Prior to assuming his current role, Chuck led several innovative and successful social enterprises, including the Greyston Foundation, founded by the Zen teacher Roshi Bernie Glassman, and Amida Care in New York City, the largest HIV/AIDS health care HMO in the country, providing essential housing, health care, and employment to thousands of homeless and low-income people in the Northeast. He has helped create in excess of $200 million in low-income housing together with social enterprises, child care and support services.

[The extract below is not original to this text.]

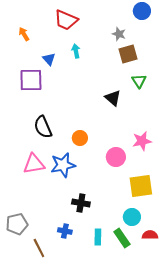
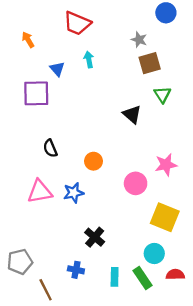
black semicircle: (43, 127) -> (50, 148), size x0.7
blue star: (63, 165) -> (74, 193), size x0.7
yellow square: (141, 186) -> (165, 217), turned 30
black cross: (81, 203) -> (95, 237), turned 30

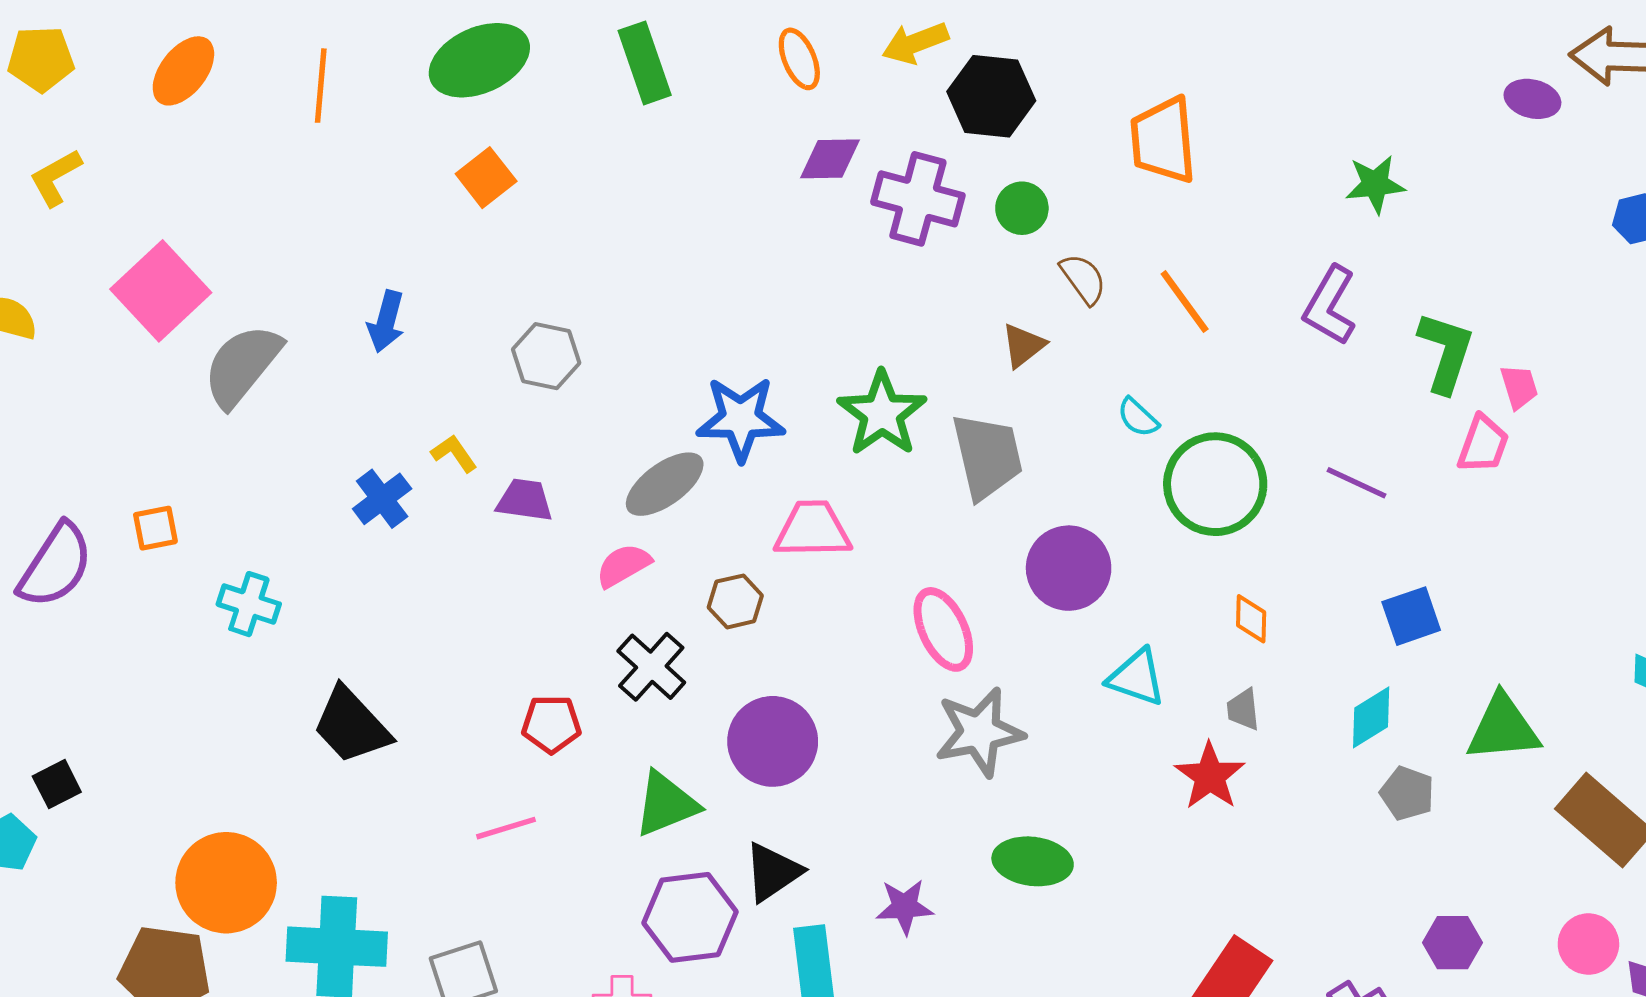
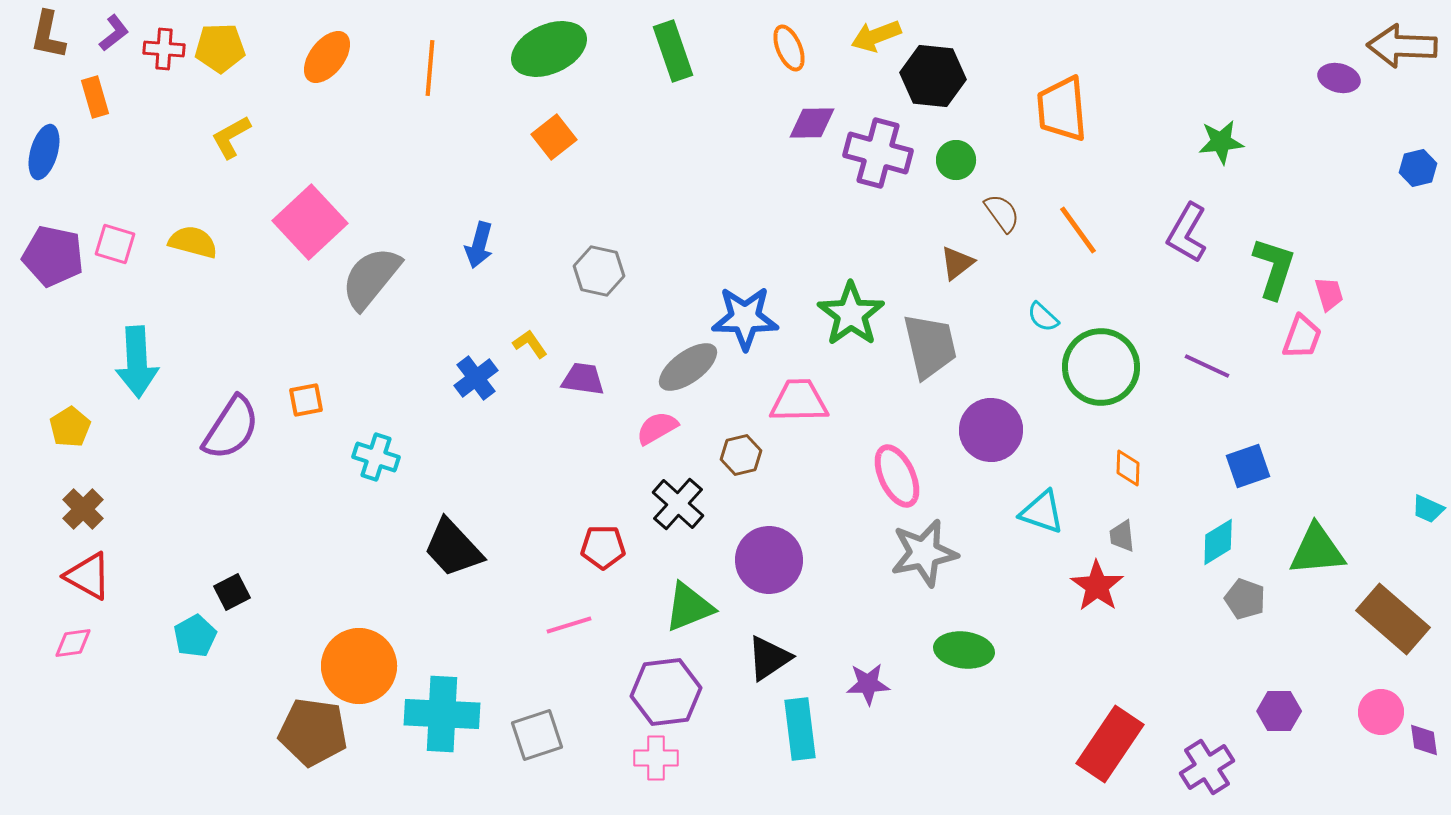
purple hexagon: (690, 917) -> (666, 692), moved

He has served in leadership capacities on numerous boards. He currently serves as the Chairman of the Board of the Lion's Roar Foundation and recently retired as board chair of the homeless services nonprofit Bridge House. He is a board member of the Holistic Life Foundation, the innovative Center for Cartoon Studies, and was chair of the board of the Social Enterprise Alliance. He is currently an advisor to the Vermont Community Loan Fund. Chuck has been married for 50 years to the Buddhist teacher and author Judy Lief, and they are parents of 2 daughters and grandparents of 4.
Charles Lief
Gedun Rabsal
Gedun Rabsal is a Senior Lecturer within the Department of Central Eurasian Studies. Born and raised in Amdo, he studied at Tibetan monasteries in Tibet and India. Gedun Rabsal worked as a research fellow at Central University for Tibetan Studies in Sarnath, Varanasi and as editor of the Tibetan language newspaper Tibet Times. Gedun Rabsal's research focus is the history of Tibetan literature and Tibetan language, and he is the author of several books, including a history of Tibetan literature. He is a very active BDRC database user and has collaborated with a number of our current board members on research, translation, and publishing projects in the past.
Gedun Rabsal
Sebastian Nehrdich
Sebastian Nehrdich is a tenure-track Assistant Professor at Tohoku University. He completed his PhD in Computational Linguistics at the University of Düsseldorf, co-supervised by Oliver Hellwig and Kurt Keutzer. He holds an MA in Buddhist Studies from the University of Hamburg. His work integrates digital philology, Buddhist textual analysis, and machine learning. He serves as Director of the Dharmamitra project that was founded at the Berkeley AI Research Lab (BAIR), has managed the ML infrastructure of the ChronBMM project, and has led the development of the BuddhaNexus platform 2018-2023, now continued as DharmaNexus.
Sebastian Nehrdich
Luciana Novaes
Luciana Novaes has been involved with the Khyentse Foundation (KF) for over 20 years. She is the KF country representative for Brazil, serves on the KF Scholarships Committee, and advises the KF Investment Committee. In her capacity as KF's Major Grants Supervisor she has a long and productive relationship with BDRC prior to joining the BDRC Board of Directors in late 2025.
Luciana has spent most of her professional career working with global banks in corporate finance. She has also pioneered environmental, social, and governance (ESG) practices as a researcher, teacher, and advisor, helping corporate clients to assess risks related to climate change, natural resource constraints, and broader ESG factors. She has an MSc in energy planning from Federal University of Rio de Janeiro (COPPE- UFRJ) and in environmental technology from Imperial College of London. She also holds an MBA in international finance from Pace University, NY and a bachelor's degree in statistics from ENCE in Rio de Janeiro, Brazil.